En estos casos, será un juez quien evalúe la magnitud del daño y determine la eventual responsabilidad de la empresa.
La sobreventa de pasajes es otro de los escenarios que genera mayor frustración entre los pasajeros, sobre todo en temporada alta. Aunque muchas personas la consideran abusiva, Matus aclara que se trata de una práctica permitida en Chile.
“Es una práctica común y legal, pero las aerolíneas están obligadas a compensar por las molestias y por los vuelos que podrían perder los pasajeros”, afirma.
Si una persona es dejada fuera de un vuelo nacional por sobreventa, la ley contempla una compensación económica que puede variar entre 2 y 20 UF, dependiendo de la distancia del trayecto y del retraso en la llegada al destino final. A ello se suman otras opciones, como la reubicación en un vuelo posterior o el reembolso del pasaje.
Reclamos y acciones legales: qué hacer si no hay respuesta
Tanto Matus como Contreras coinciden en que el derecho a exigir la devolución del dinero es uno de los aspectos más relevantes. Cuando la alternativa ofrecida implica una espera superior a tres horas, o cuando el pasajero es afectado por una sobreventa, la aerolínea debe devolver el monto pagado, incluidas las tasas de embarque.

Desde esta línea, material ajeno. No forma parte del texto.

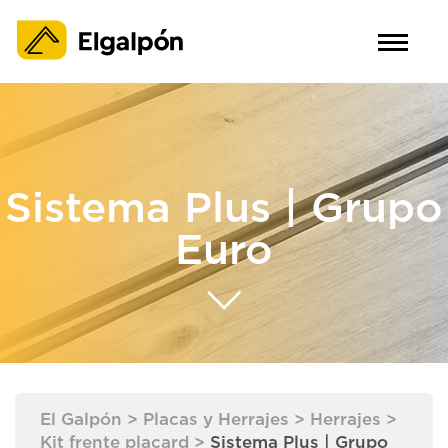
Sistema Plus | Grupo
Euro
El Galpón
>
Placas y Herrajes
>
Herrajes
>
Kit frente placard
>
Sistema Plus | Grupo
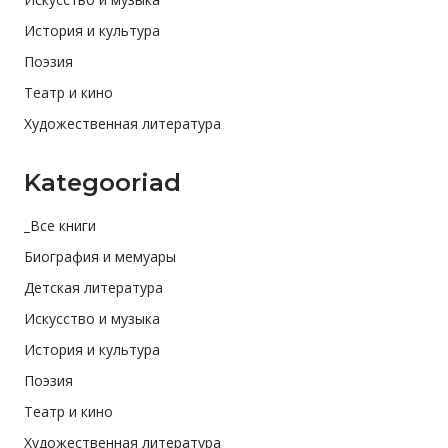
История и культура
Поэзия
Театр и кино
Художественная литература
Kategooriad
_Все книги
Биография и мемуары
Детская литература
Искусство и музыка
История и культура
Поэзия
Театр и кино
Художественная литература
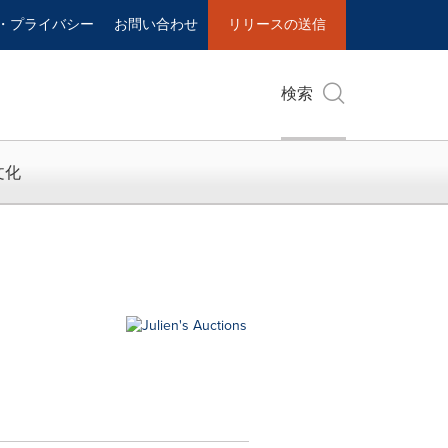
・プライバシー
お問い合わせ
リリースの送信
検索
文化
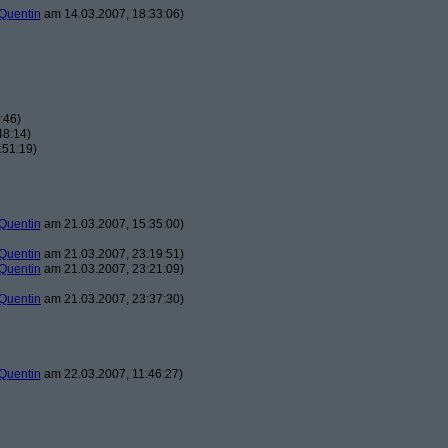
Quentin
am 14.03.2007, 18:33:06)
:46)
48:14)
:51:19)
Quentin
am 21.03.2007, 15:35:00)
Quentin
am 21.03.2007, 23:19:51)
Quentin
am 21.03.2007, 23:21:09)
Quentin
am 21.03.2007, 23:37:30)
Quentin
am 22.03.2007, 11:46:27)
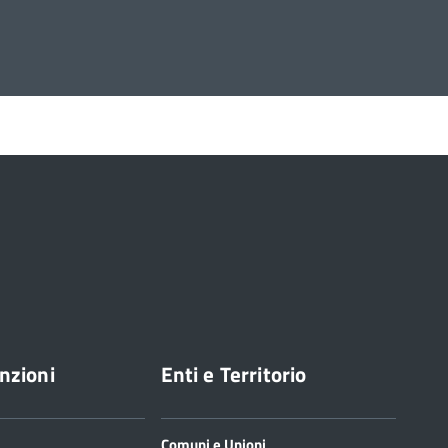
nzioni
Enti e Territorio
Comuni e Unioni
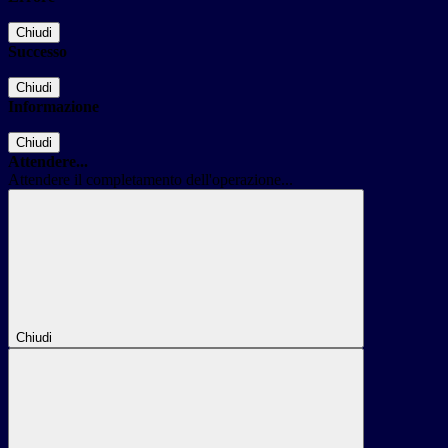
Chiudi
Successo
Chiudi
Informazione
Chiudi
Attendere...
Attendere il completamento dell'operazione...
Chiudi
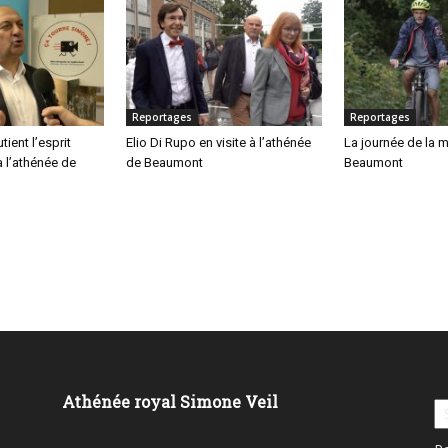
Reportages
Reportages
tient l’esprit
Elio Di Rupo en visite à l’athénée
La journée de la m
à l’athénée de
de Beaumont
Beaumont
Athénée royal Simone Veil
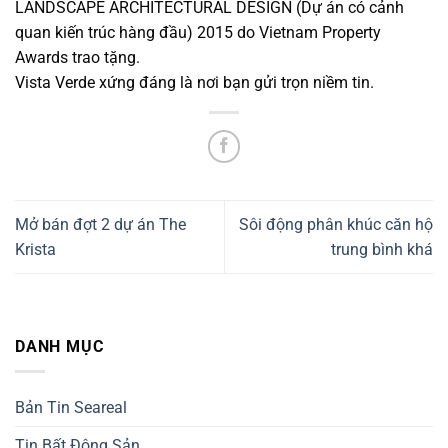
LANDSCAPE ARCHITECTURAL DESIGN (Dự án có cảnh
quan kiến trúc hàng đầu) 2015 do Vietnam Property
Awards trao tặng.
Vista Verde xứng đáng là nơi bạn gửi trọn niềm tin.
Mở bán đợt 2 dự án The
Sôi động phân khúc căn hộ
Krista
trung bình khá
DANH MỤC
Bản Tin Seareal
Tin Bất Động Sản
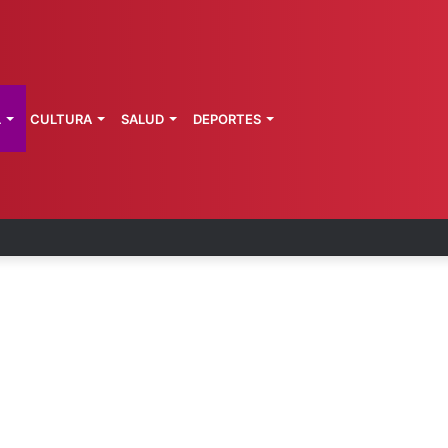
L
CULTURA
SALUD
DEPORTES
talece educación para reducir rezago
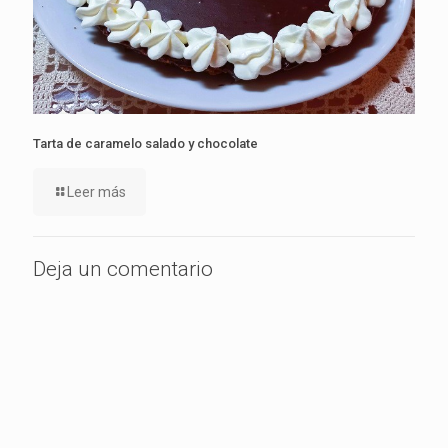
Tarta de caramelo salado y chocolate
Leer más
Deja un comentario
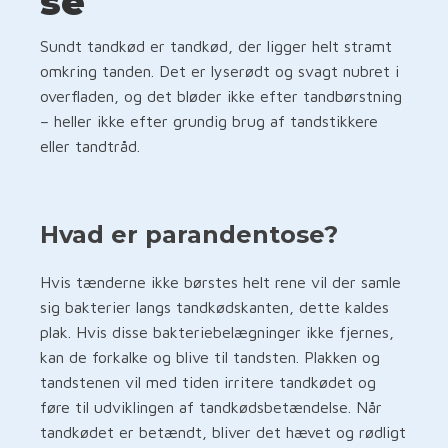
se
Sundt tandkød er tandkød, der ligger helt stramt
omkring tanden. Det er lyserødt og svagt nubret i
overfladen, og det bløder ikke efter tandbørstning
– heller ikke efter grundig brug af tandstikkere
eller tandtråd.
Hvad er parandentose?
Hvis tænderne ikke børstes helt rene vil der samle
sig bakterier langs tandkødskanten, dette kaldes
plak. Hvis disse bakteriebelægninger ikke fjernes,
kan de forkalke og blive til tandsten. Plakken og
tandstenen vil med tiden irritere tandkødet og
føre til udviklingen af tandkødsbetændelse. Når
tandkødet er betændt, bliver det hævet og rødligt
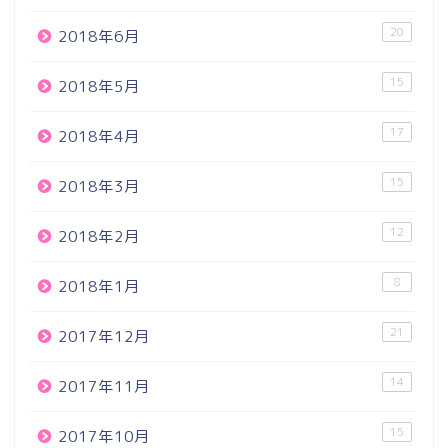
20
2018年6月
15
2018年5月
17
2018年4月
15
2018年3月
12
2018年2月
8
2018年1月
21
2017年12月
14
2017年11月
15
2017年10月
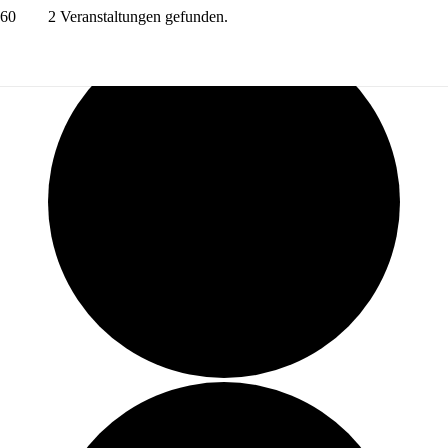
2 Veranstaltungen gefunden.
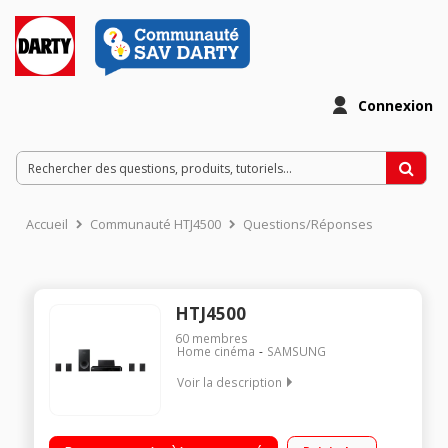
Connexion
Accueil
Communauté HTJ4500
Questions/Réponses
HTJ4500
60
membres
Home cinéma
SAMSUNG
Voir la description
Home cinéma tout en un composé d'un lecteur Bluray 3D, d'un
caisson de basses et de 5 enceintes satellites Puissance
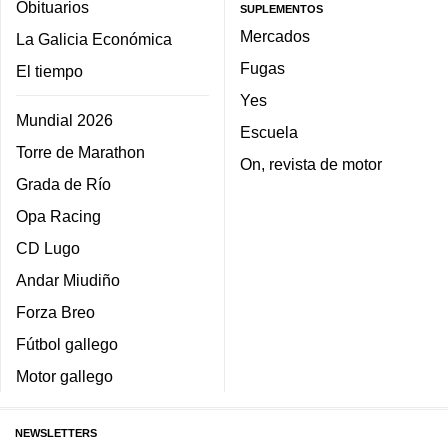
Obituarios
SUPLEMENTOS
Mercados
La Galicia Económica
Fugas
El tiempo
Yes
Mundial 2026
Escuela
Torre de Marathon
On, revista de motor
Grada de Río
Opa Racing
CD Lugo
Andar Miudiño
Forza Breo
Fútbol gallego
Motor gallego
NEWSLETTERS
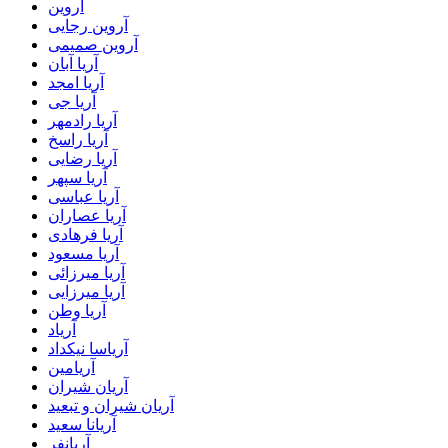
آروین
آروین رجایی
آروین صمیمی
آریا آبان
آریا امجد
آریا جی
آریا رادمهر
آریا راسخ
آریا رضایی
آریا سپهر
آریا عباسی
آریا عصاران
آریا فرهادی
آریا مسعود
آریا میرزائی
آریا میرزایی
آریا وطن
آریاد
آریاسا نیکداد
آریامین
آریان شیران
آریان شیران و تبعید
آریانا سعید
آریانفر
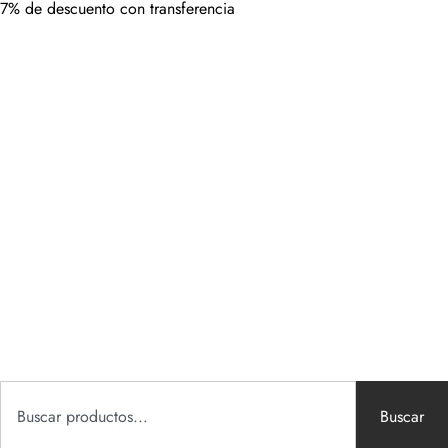
7% de descuento con transferencia
Buscar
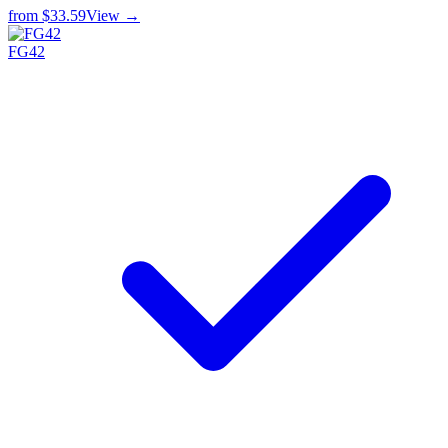
from
$33.59
View →
FG42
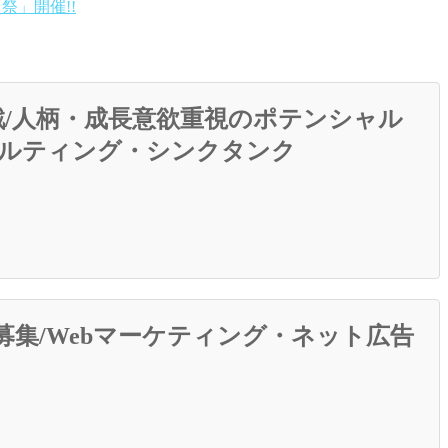
祭」開催!!
/人柄・成長意欲重視のポテンシャル
サルティング・シンクタンク
募集/Webマーケティング・ネット広告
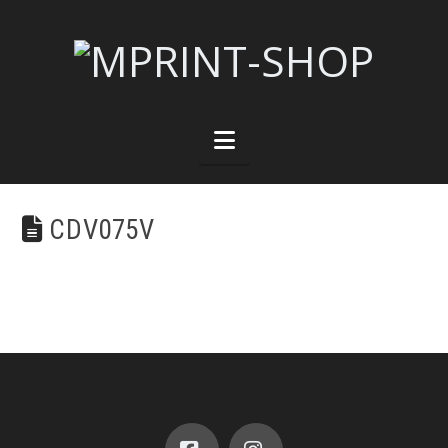
Navigation
CDV075V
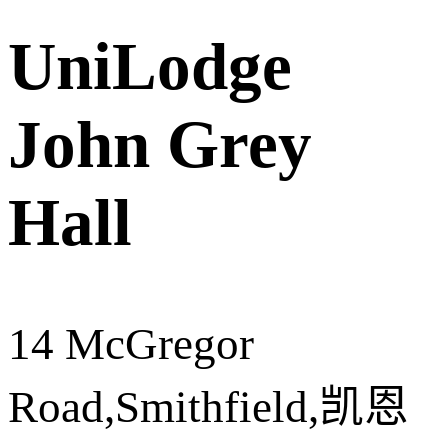
UniLodge
John Grey
Hall
14 McGregor
Road,Smithfield,凯恩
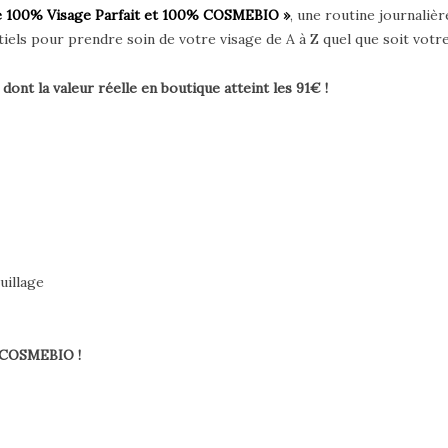
e 100% Visage Parfait et 100% COSMEBIO »
, une routine journaliè
ls pour prendre soin de votre visage de A à Z quel que soit votre
ont la valeur réelle en boutique atteint les 91€ !
uillage
s COSMEBIO !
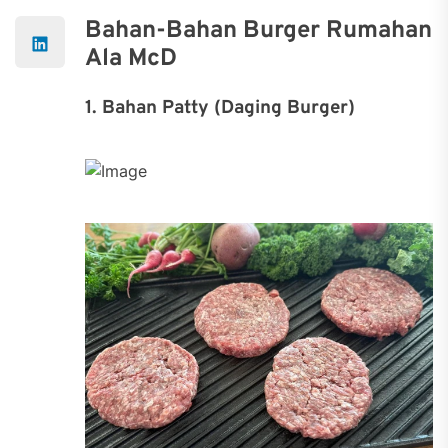
Bahan-Bahan Burger Rumahan
Ala McD
1. Bahan Patty (Daging Burger)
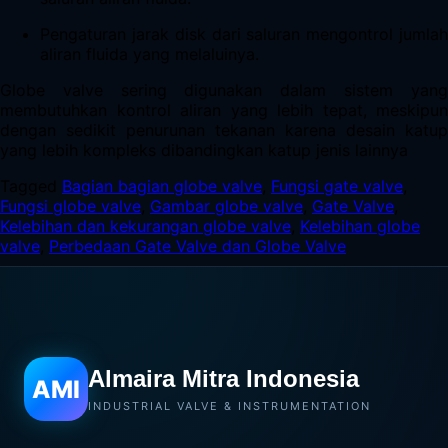
Pengaturan jarak disk dari saluran mengontrol jumlah
aliran fluida yang melaluinya.
Globe valve sering digunakan dalam sistem yang
membutuhkan kontrol aliran yang lebih tepat, meskipun
dengan sedikit penurunan tekanan karena desain katup
yang lebih kompleks dibandingkan katup jenis lainnya
Tagged
Bagian bagian globe valve
,
Fungsi gate valve
,
Fungsi globe valve
,
Gambar globe valve
,
Gate Valve
,
Kelebihan dan kekurangan globe valve
,
Kelebihan globe
valve
,
Perbedaan Gate Valve dan Globe Valve
Almaira Mitra Indonesia
AMI
INDUSTRIAL VALVE & INSTRUMENTATION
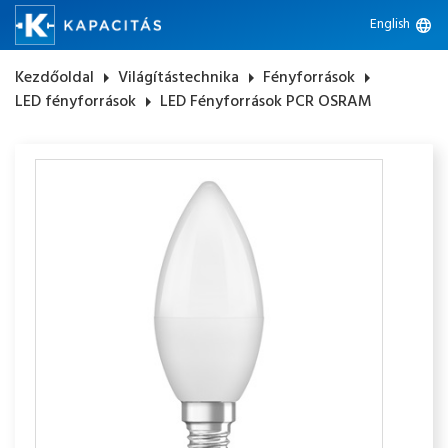
English
language
Kezdőoldal
arrow_right
Világítástechnika
arrow_right
Fényforrások
arrow_right
LED fényforrások
arrow_right
LED Fényforrások PCR OSRAM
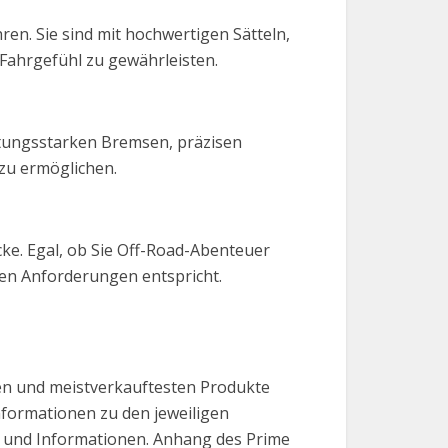
en. Sie sind mit hochwertigen Sätteln,
Fahrgefühl zu gewährleisten.
istungsstarken Bremsen, präzisen
 zu ermöglichen.
cke. Egal, ob Sie Off-Road-Abenteuer
ren Anforderungen entspricht.
ten und meistverkauftesten Produkte
Informationen zu den jeweiligen
se und Informationen. Anhang des Prime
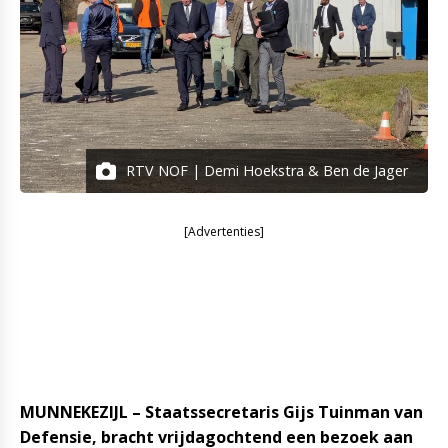
RTV NOF | Demi Hoekstra & Ben de Jager
[Advertenties]
MUNNEKEZIJL – Staatssecretaris Gijs Tuinman van
Defensie, bracht vrijdagochtend een bezoek aan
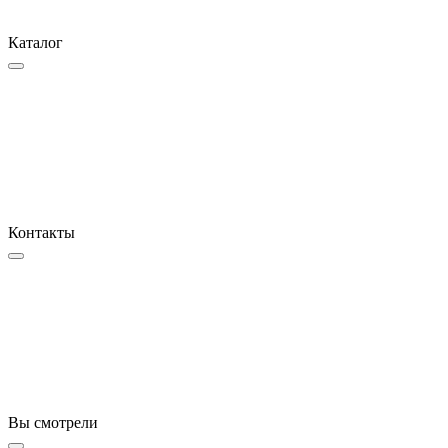
Каталог
Контакты
Вы смотрели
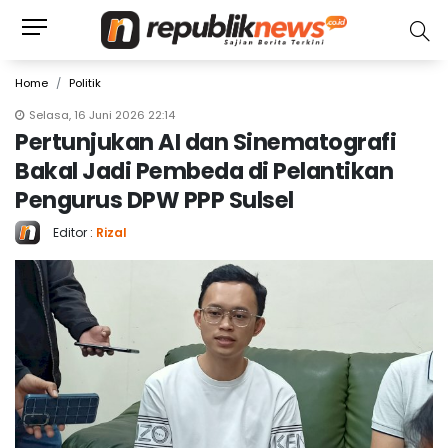
Home
Politik
Selasa, 16 Juni 2026 22:14
Pertunjukan AI dan Sinematografi
Bakal Jadi Pembeda di Pelantikan
Pengurus DPW PPP Sulsel
Editor :
Rizal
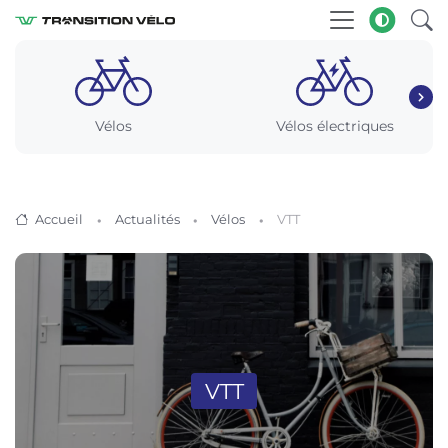
Vélos
Vélos électriques
Accueil
Actualités
Vélos
VTT
VTT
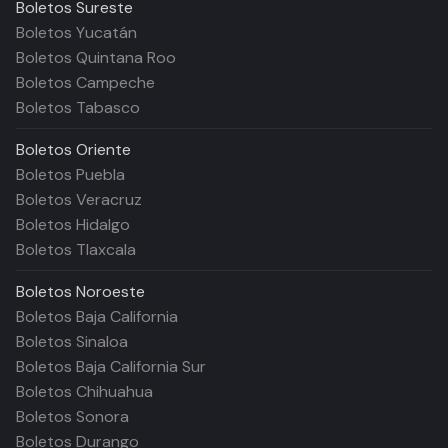
Boletos
Sureste
Boletos Yucatán
Boletos Quintana Roo
Boletos Campeche
Boletos Tabasco
Boletos
Oriente
Boletos Puebla
Boletos Veracruz
Boletos Hidalgo
Boletos Tlaxcala
Boletos
Noroeste
Boletos Baja California
Boletos Sinaloa
Boletos Baja California Sur
Boletos Chihuahua
Boletos Sonora
Boletos Durango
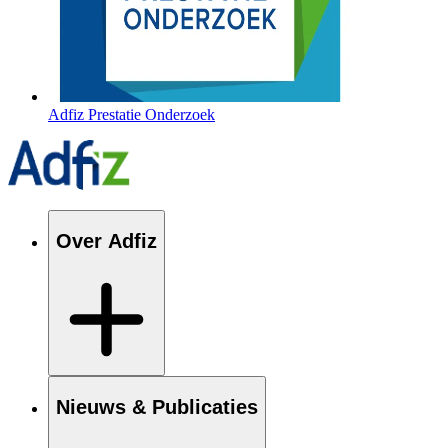
Adfiz Prestatie Onderzoek
Over Adfiz
Nieuws & Publicaties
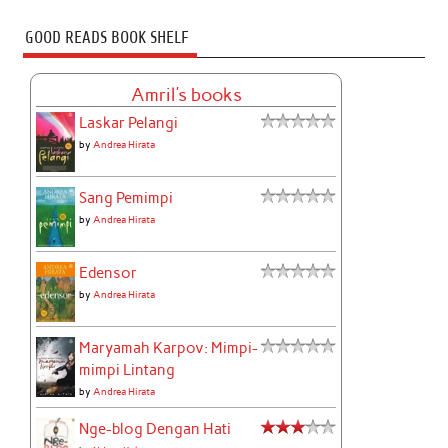
GOOD READS BOOK SHELF
Amril's books
Laskar Pelangi
by
Andrea Hirata
Sang Pemimpi
by
Andrea Hirata
Edensor
by
Andrea Hirata
Maryamah Karpov: Mimpi-
mimpi Lintang
by
Andrea Hirata
Nge-blog Dengan Hati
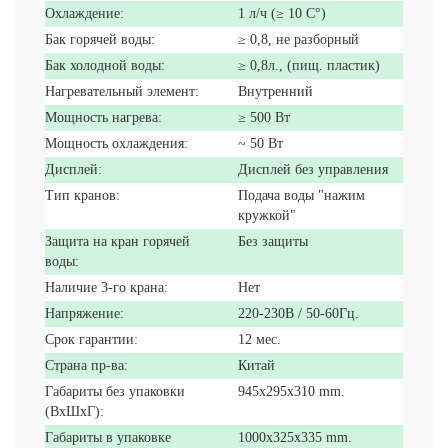
Охлаждение:
1 л/ч (≥ 10 C°)
Бак горячей воды:
≥ 0,8, не разборный
Бак холодной воды:
≥ 0,8л., (пищ. пластик)
Нагревательный элемент:
Внутренний
Мощность нагрева:
≥ 500 Вт
Мощность охлаждения:
~ 50 Вт
Дисплей:
Дисплей без управления
Тип кранов:
Подача воды "нажим
кружкой"
Защита на кран горячей
Без защиты
воды:
Наличие 3-го крана:
Нет
Напряжение:
220-230В / 50-60Гц.
Срок гарантии:
12 мес.
Страна пр-ва:
Китай
Габариты без упаковки
945x295x310 mm.
(ВxШxГ):
Габариты в упаковке
1000x325x335 mm.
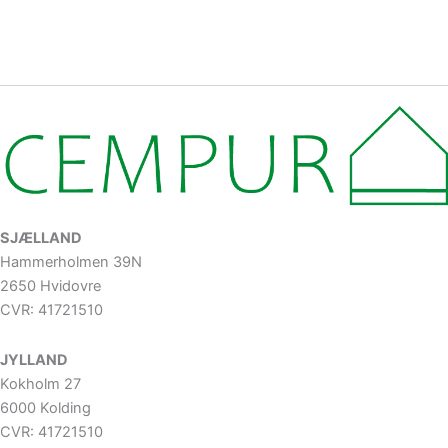
SJÆLLAND
Hammerholmen 39N
2650 Hvidovre
CVR: 41721510
JYLLAND
Kokholm 27
6000 Kolding
CVR: 41721510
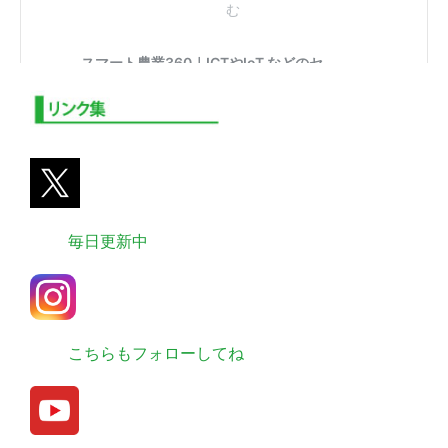
毎日更新中
こちらもフォローしてね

Este reembolso debe realizarse en un plazo máximo de 10 días hábiles.
Cuando la aerolínea no cumple con sus obligaciones o la solución ofrecida no resulta satisfactoria, el primer camino institucional es el Servicio Nacional del Consumidor (SERNAC). “El reclamo se puede realizar ante el SERNAC, que revisará los antecedentes e intentará buscar una solución con la aerolínea”, explica Matus.
Si esa vía administrativa no prospera, el pasajero aún puede recurrir a los tribunales de justicia y demandar una indemnización por los daños sufridos, especialmente cuando el retraso, la cancelación o la sobreventa generaron perjuicios económicos relevantes o afectaron de manera significativa el viaje.
En un verano marcado por la alta demanda y vuelos prácticamente llenos, conocer estos derechos se vuelve fundamental. Más allá de la molestia del momento, la información permite que los pasajeros exijan soluciones concretas y no queden a merced de decisiones unilaterales en plena temporada alta.